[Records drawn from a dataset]
--- START ---

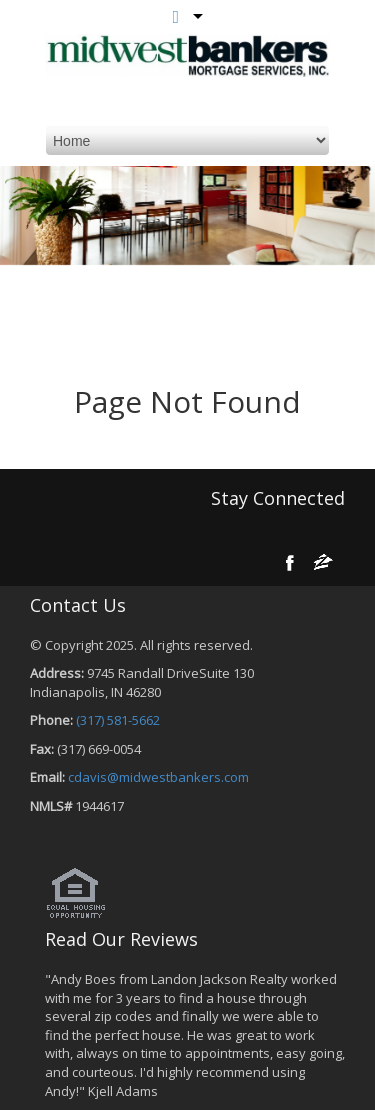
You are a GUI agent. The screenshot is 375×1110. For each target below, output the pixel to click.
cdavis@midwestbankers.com (158, 777)
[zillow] (323, 561)
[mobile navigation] (187, 140)
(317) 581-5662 (118, 720)
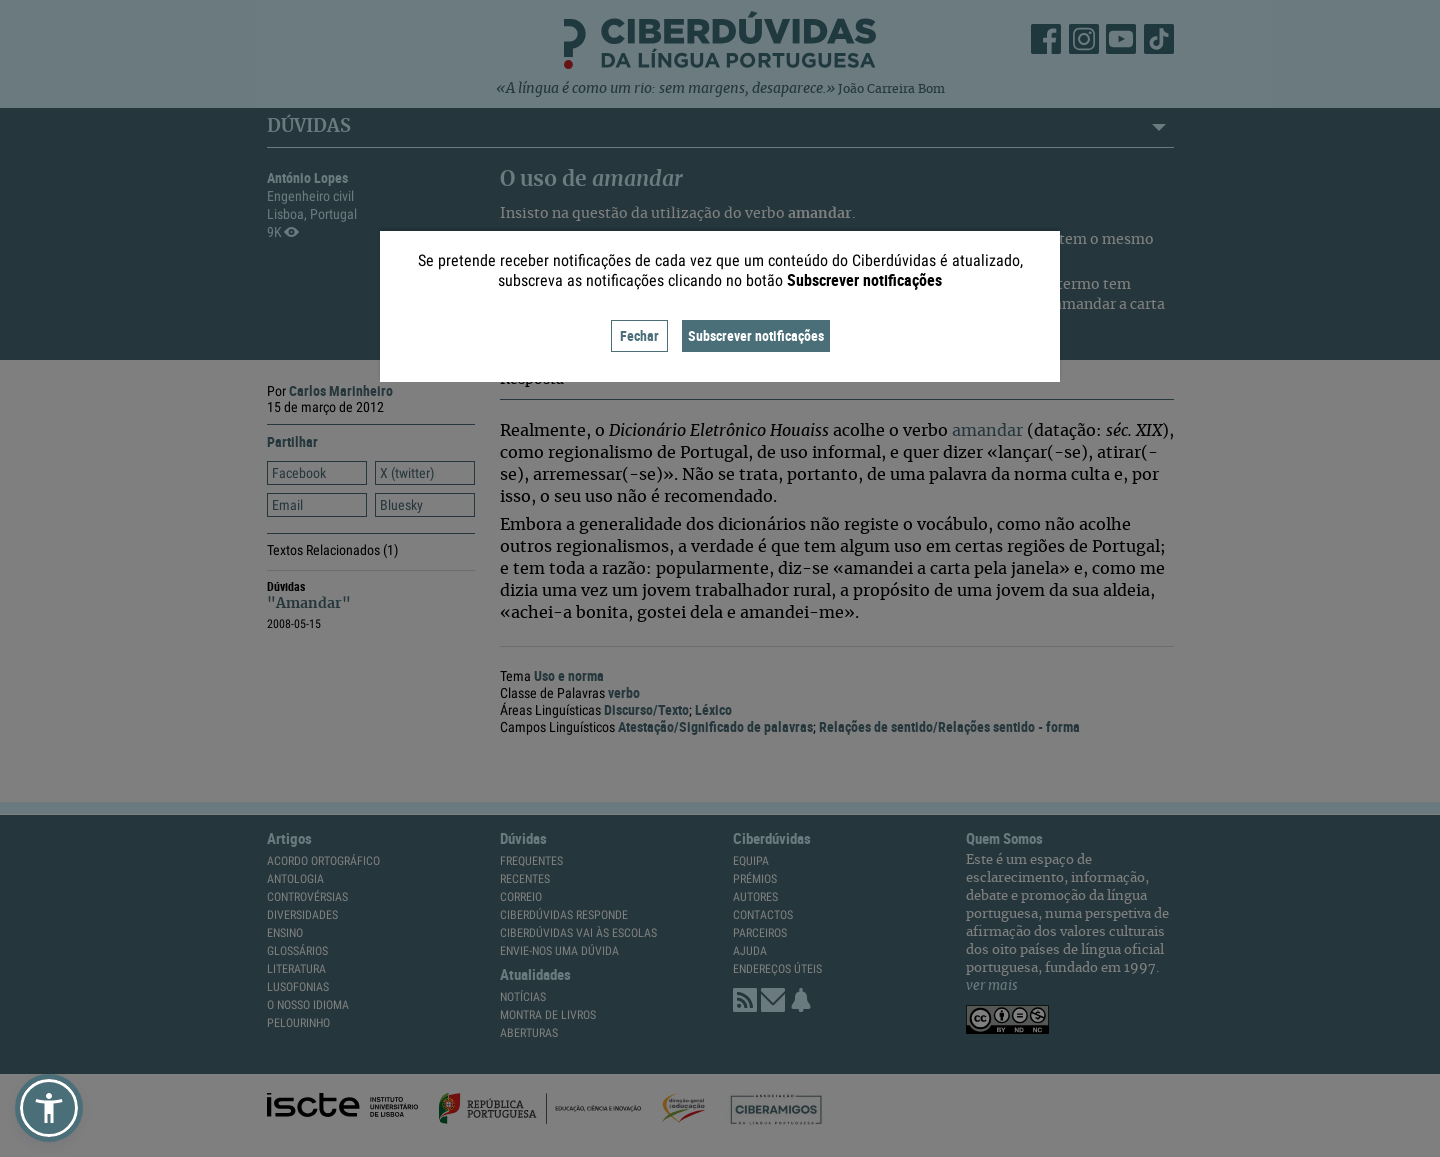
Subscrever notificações (756, 335)
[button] (49, 1108)
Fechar (639, 335)
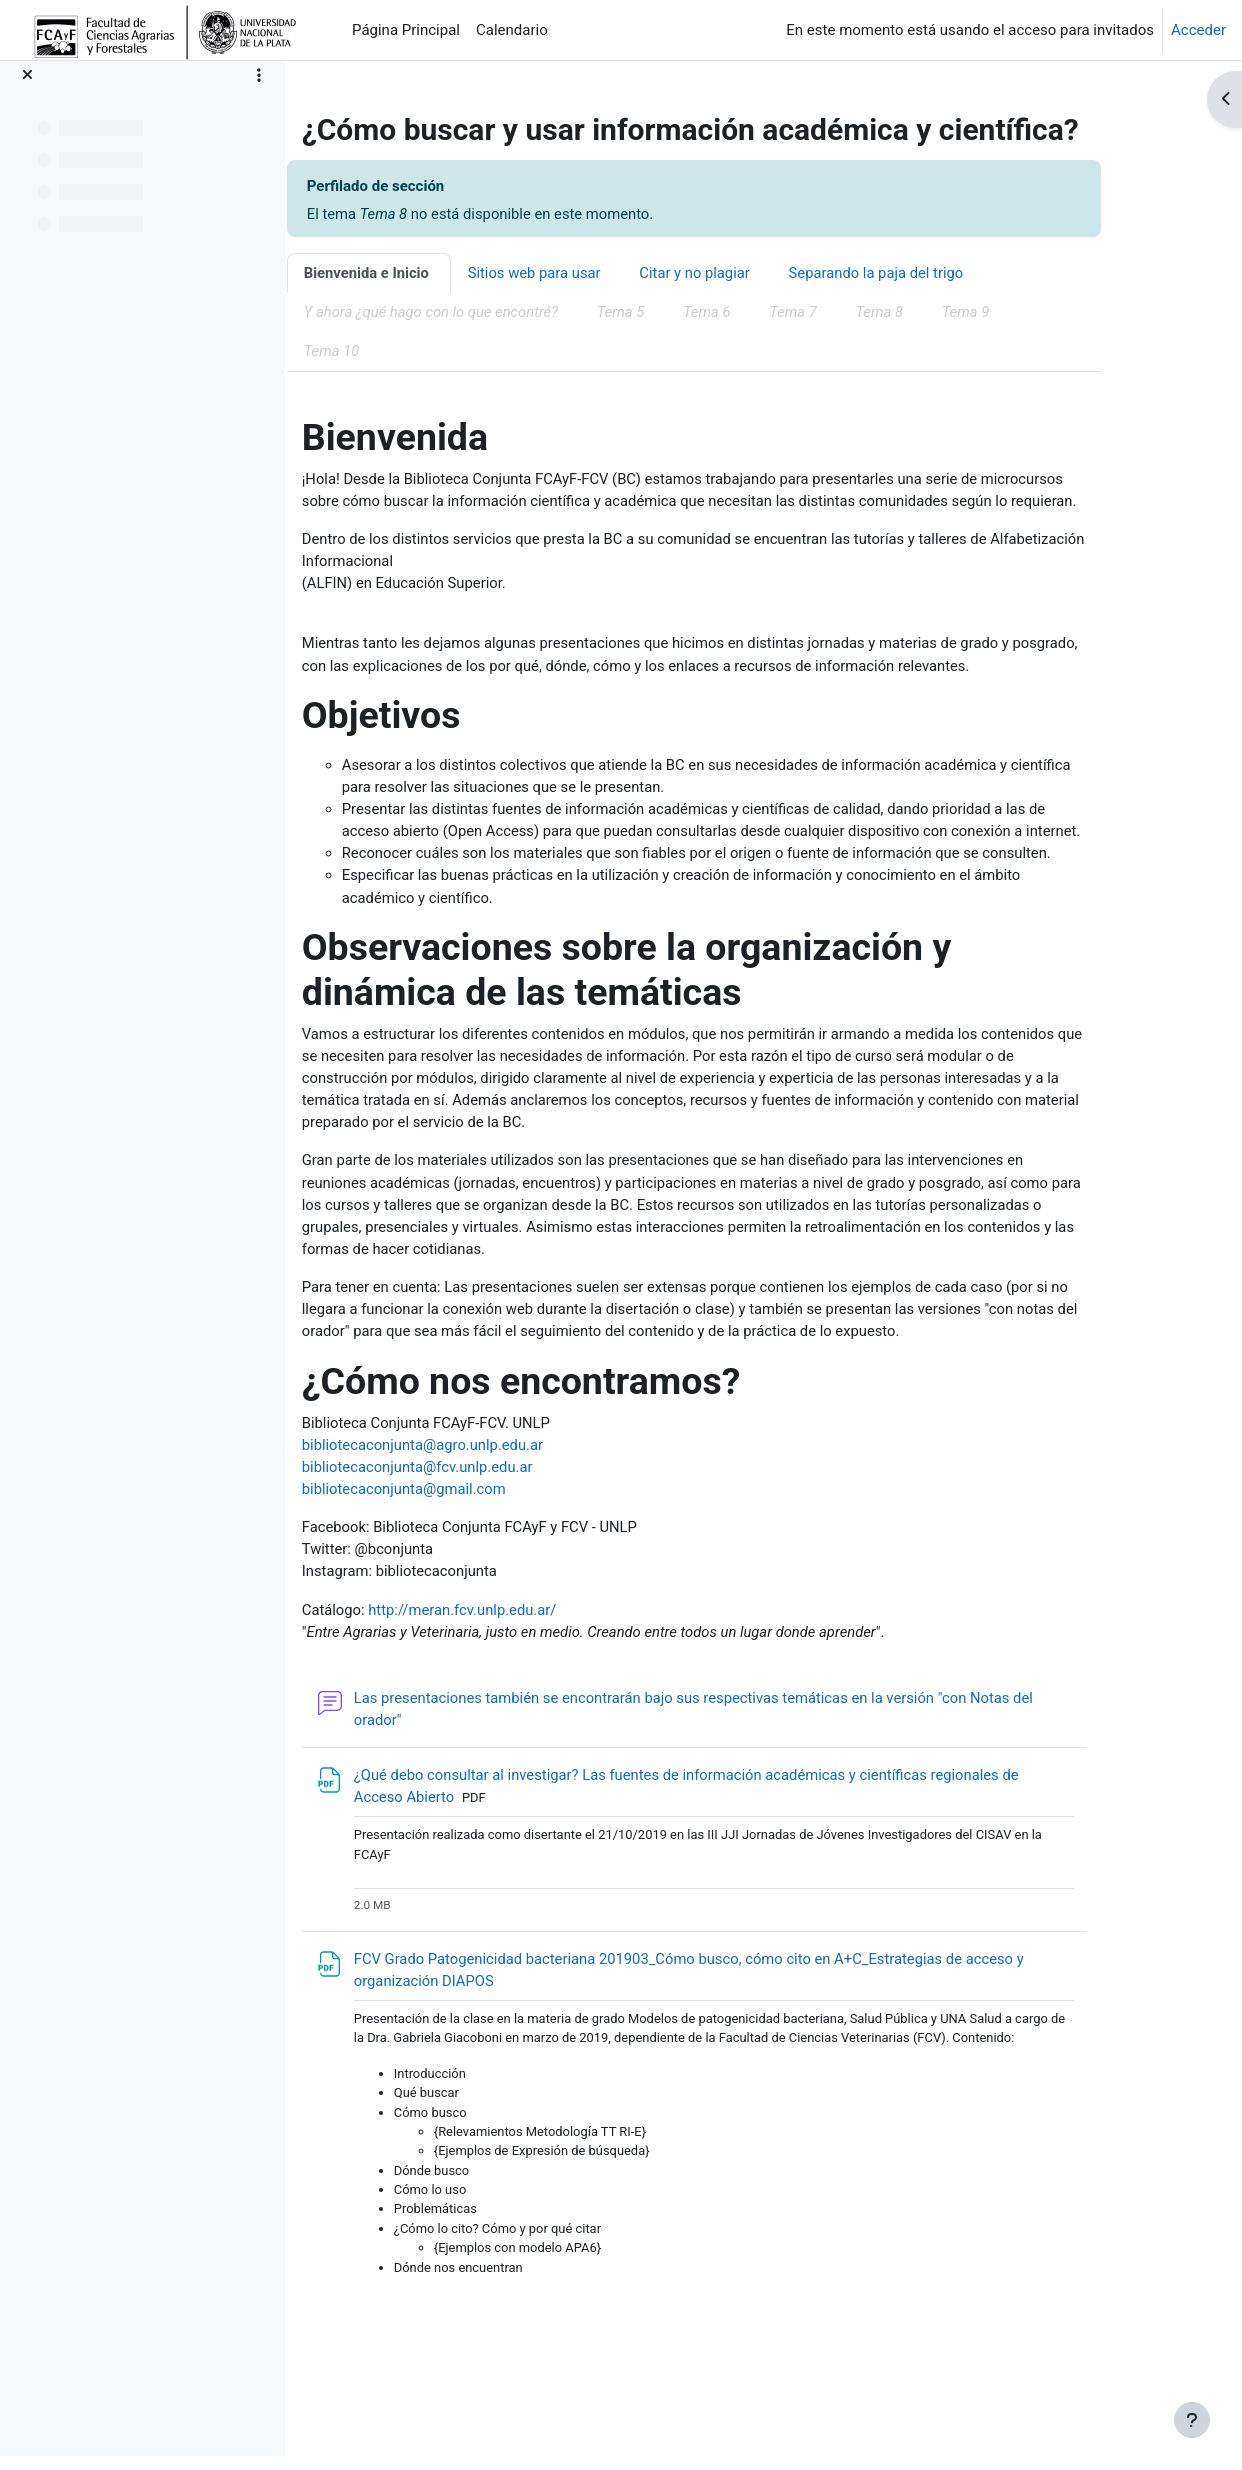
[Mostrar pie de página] (1192, 2420)
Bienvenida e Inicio (421, 274)
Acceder (1198, 30)
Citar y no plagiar (753, 274)
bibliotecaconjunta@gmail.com (459, 1547)
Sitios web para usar (590, 274)
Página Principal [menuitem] (406, 30)
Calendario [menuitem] (512, 30)
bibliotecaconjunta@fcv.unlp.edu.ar (473, 1524)
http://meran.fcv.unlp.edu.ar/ (518, 1669)
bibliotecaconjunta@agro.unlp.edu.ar (478, 1502)
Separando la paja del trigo (936, 274)
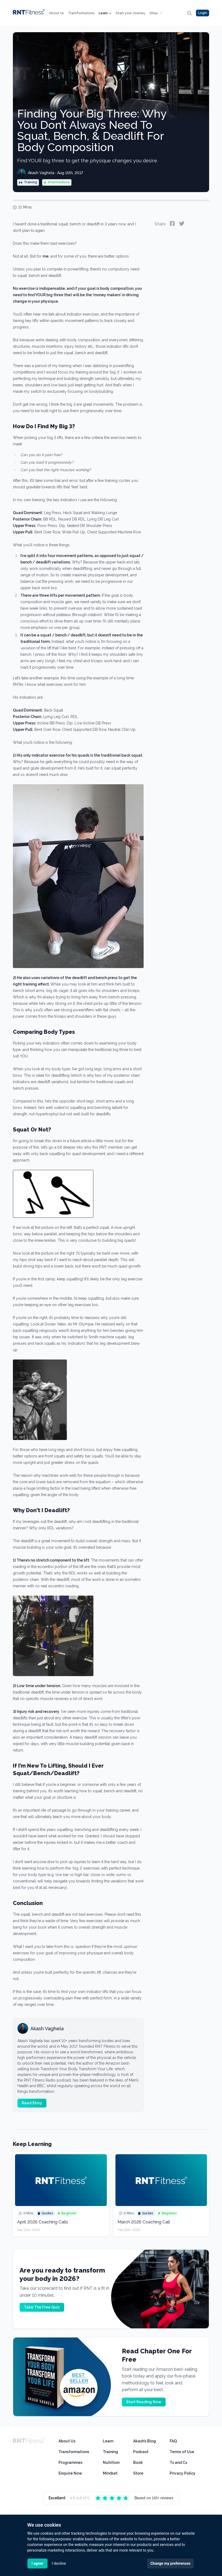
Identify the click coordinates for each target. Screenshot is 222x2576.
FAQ (173, 2441)
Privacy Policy (182, 2473)
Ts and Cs (178, 2462)
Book (138, 2462)
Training (110, 2452)
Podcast (140, 2452)
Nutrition (111, 2462)
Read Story (32, 2103)
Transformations (81, 13)
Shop (156, 13)
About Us (56, 13)
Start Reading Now (143, 2402)
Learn (105, 13)
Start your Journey (130, 13)
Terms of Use (182, 2452)
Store (138, 2473)
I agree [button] (37, 2563)
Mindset (110, 2473)
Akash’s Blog (144, 2441)
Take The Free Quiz (42, 2307)
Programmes (70, 2462)
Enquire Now (70, 2473)
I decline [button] (59, 2563)
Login (202, 13)
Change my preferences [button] (170, 2563)
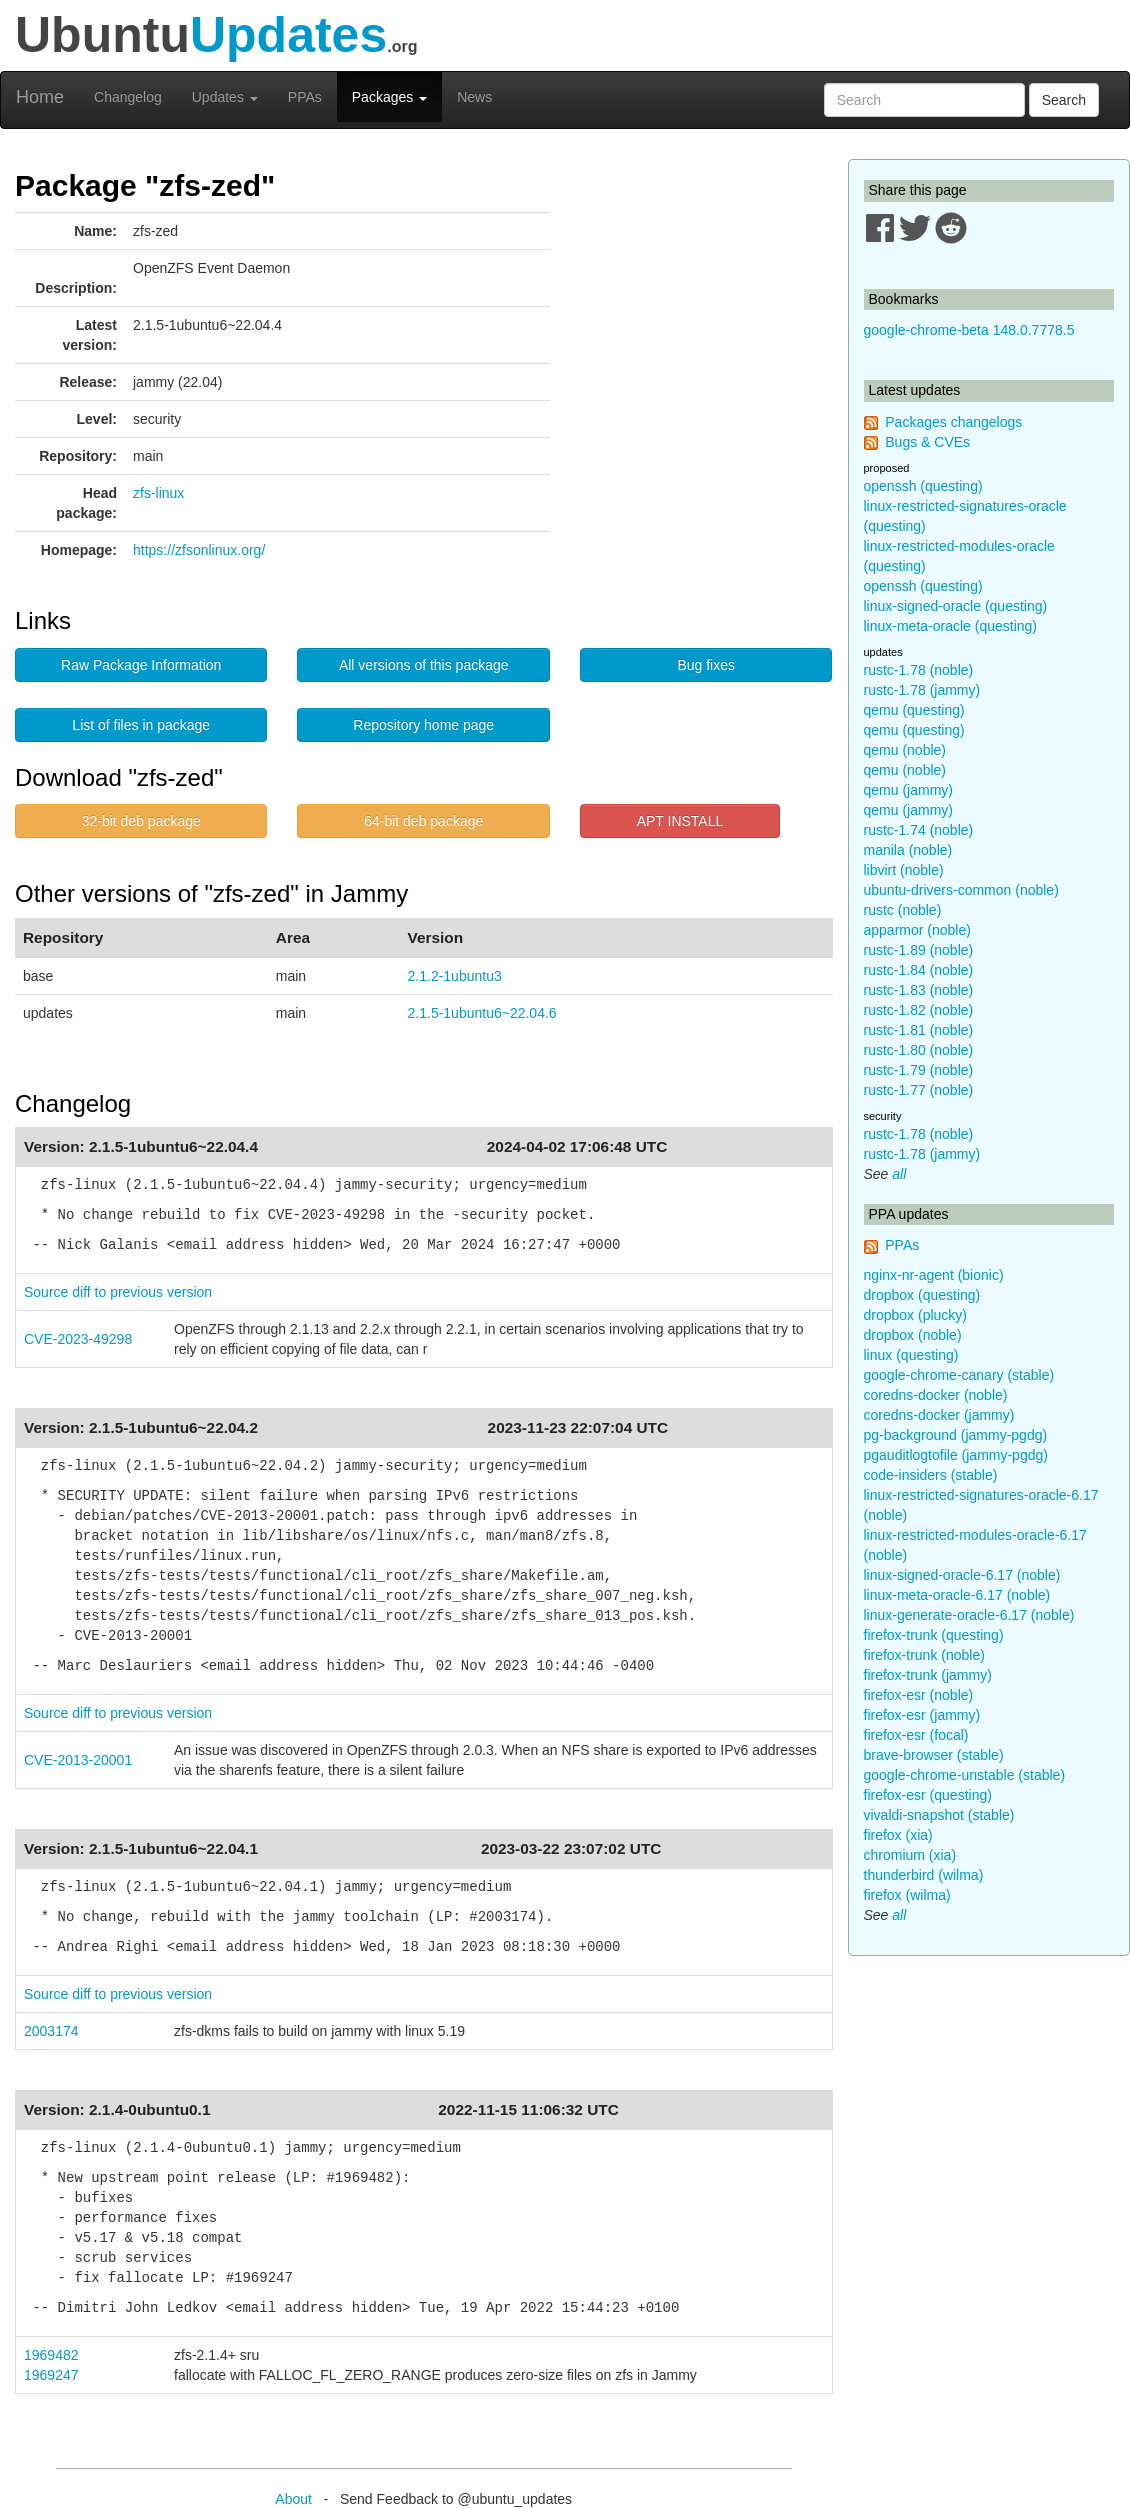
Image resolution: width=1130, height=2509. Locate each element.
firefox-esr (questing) (928, 1795)
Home (40, 97)
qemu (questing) (914, 710)
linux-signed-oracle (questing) (956, 606)
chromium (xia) (910, 1855)
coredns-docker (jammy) (939, 1415)
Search (1064, 100)
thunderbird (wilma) (924, 1875)
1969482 (51, 2355)
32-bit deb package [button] (141, 821)
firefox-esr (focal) (916, 1735)
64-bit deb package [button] (423, 821)
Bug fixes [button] (706, 665)
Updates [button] (225, 97)
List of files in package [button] (141, 725)
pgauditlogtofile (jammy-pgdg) (956, 1455)
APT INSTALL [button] (680, 821)
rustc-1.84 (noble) (919, 970)
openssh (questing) (923, 486)
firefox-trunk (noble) (924, 1655)
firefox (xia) (898, 1835)
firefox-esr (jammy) (922, 1715)
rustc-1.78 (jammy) (922, 690)
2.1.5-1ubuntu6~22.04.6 (482, 1013)
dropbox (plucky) (916, 1315)
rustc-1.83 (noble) (919, 990)
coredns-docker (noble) (936, 1395)
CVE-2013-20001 (78, 1760)
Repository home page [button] (423, 725)
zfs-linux (158, 493)
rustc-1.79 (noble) (919, 1070)
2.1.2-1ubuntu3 (455, 976)
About (293, 2499)
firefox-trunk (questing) (934, 1635)
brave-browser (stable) (934, 1755)
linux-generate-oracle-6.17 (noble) (969, 1615)
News (474, 97)
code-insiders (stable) (931, 1475)
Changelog (128, 97)
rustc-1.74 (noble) (919, 830)
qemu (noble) (905, 750)
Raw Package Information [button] (141, 665)
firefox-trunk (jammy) (928, 1675)
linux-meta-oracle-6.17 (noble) (957, 1595)
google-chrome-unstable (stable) (965, 1775)
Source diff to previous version (118, 1292)
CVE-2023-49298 (78, 1339)
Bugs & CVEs (927, 442)
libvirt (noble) (904, 870)
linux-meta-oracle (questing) (951, 626)
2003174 (51, 2031)
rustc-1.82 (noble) (919, 1010)
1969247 (51, 2375)
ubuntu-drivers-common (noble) (961, 890)
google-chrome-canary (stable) (959, 1375)
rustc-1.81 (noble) (919, 1030)
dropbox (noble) (913, 1335)
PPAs (305, 97)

--- END ---

PROBLEM TO WORK ON: Count every line in the data where the string "chrome" occurs. Give nothing except the number.

EXERCISE RESULT: 2